Multiplexing is a method in HTTP/2 by which multiple HTTP requests can be sent and responses can be received asynchronously via a single TCP connection. Multiplexing is the heart of HTTP/2 protocol.
Frames and Streams
HTTP/2 is a binary protocol. Every HTTP/2 request and response is given a unique id called as stream id and an HTTP request & response is divided into frames. Frames are binary pieces of data. Stream id is used to identify to which request or response a frame belongs to. A stream is a collection of frames with a same stream id.
To make an HTTP request, first the client divides the request into binary frames and assigns the stream ID of the request to the frames. Then it initiates a TCP connection with the server. And then the client starts sending the frames to the server. Once the server has the response ready it divides the response into frames and gives the response frames the same response stream id. Server sends the response in frames.

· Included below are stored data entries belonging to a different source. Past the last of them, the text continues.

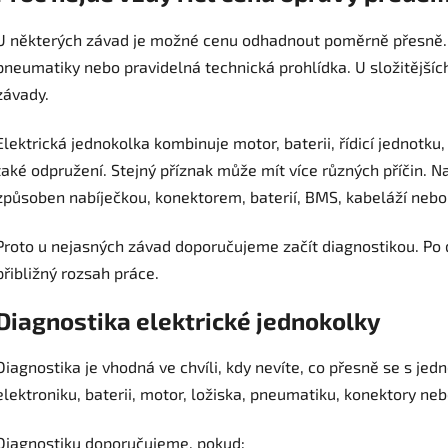
U některých závad je možné cenu odhadnout poměrně přesně.
pneumatiky nebo pravidelná technická prohlídka. U složitějších
závady.
Elektrická jednokolka kombinuje motor, baterii, řídicí jednotku
také odpružení. Stejný příznak může mít více různých příčin. 
způsoben nabíječkou, konektorem, baterií, BMS, kabeláží nebo
Proto u nejasných závad doporučujeme začít diagnostikou. Po di
přibližný rozsah práce.
Diagnostika elektrické jednokolky
Diagnostika je vhodná ve chvíli, kdy nevíte, co přesně se s je
elektroniku, baterii, motor, ložiska, pneumatiku, konektory ne
Diagnostiku doporučujeme, pokud:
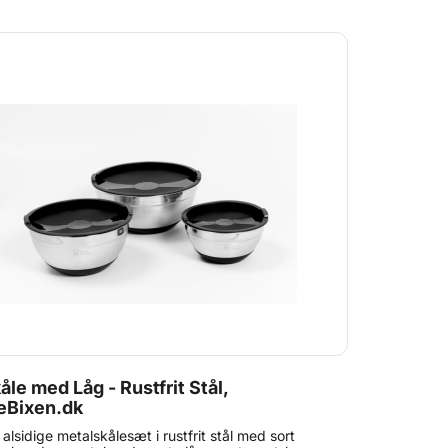
åle med Låg - Rustfrit Stål,
eBixen.dk
 alsidige metalskålesæt i rustfrit stål med sort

Stream ID is necessary because multiple requests to an origin is made using a single TCP connection so stream ID makes it possible to identify to which request or response a frame belongs to.
Multiple HTTP Requests
A single TCP connection can be used to make HTTP requests to a single origin only. For multiple origins multiple TCP connections are required.
Once a TCP connection is established all the requests for that origin is done via that TCP connection. Multiple HTTP/2 requests are divided into frames and assigned their respective stream ids. All the frames from multiple streams are sent asynchronously. And the server also sends responses asynchronously. Therefore if one response is taking too long then other’s don’t have to wait for it to finish. The client receives the frames and arranges them according to their stream id.
The request and response both happen parallelly i.e., while client is sending frames the server is also sending frames back to the client.
The above snapshot shows how requests and responses happen parallelly. It also shows how multiple requests/responses are split into individual frames and are send one by one asynchronously.
When the requests for a particular origin are done the TCP connection is kept open for sometime before closing.
Prioritization
A stream(or request) can have a priority value. Using the priority value server decides how much memory, CPU time and bandwidth needs to be given to a request. By default server sends the frames of multiple requests asynchronously without any order and process them parallely. But priority can force server to send frames of a response before other responses.
Settings Frame
Flow control is a method of controlling the rate of data transmission between client and server. Client and server decide the transmission rate settings once connection is established and before actual data transfer begins.
TCP flow control and HTTP/2 flow controls are two different things. TCP flow control decides settings for the whole connection whereas HTTP/2 flow control decides settings for the individual streams and also for the whole connection too.
When the HTTP/2 TCP connection is established, the client and server exchange SETTINGS frames first, which indicates how many streams can be open at a time(or how many parallel requests), how many bytes server is ready to receive for a stream and for the whole connection, and the rate at which data can be delivered or received i.e., window size.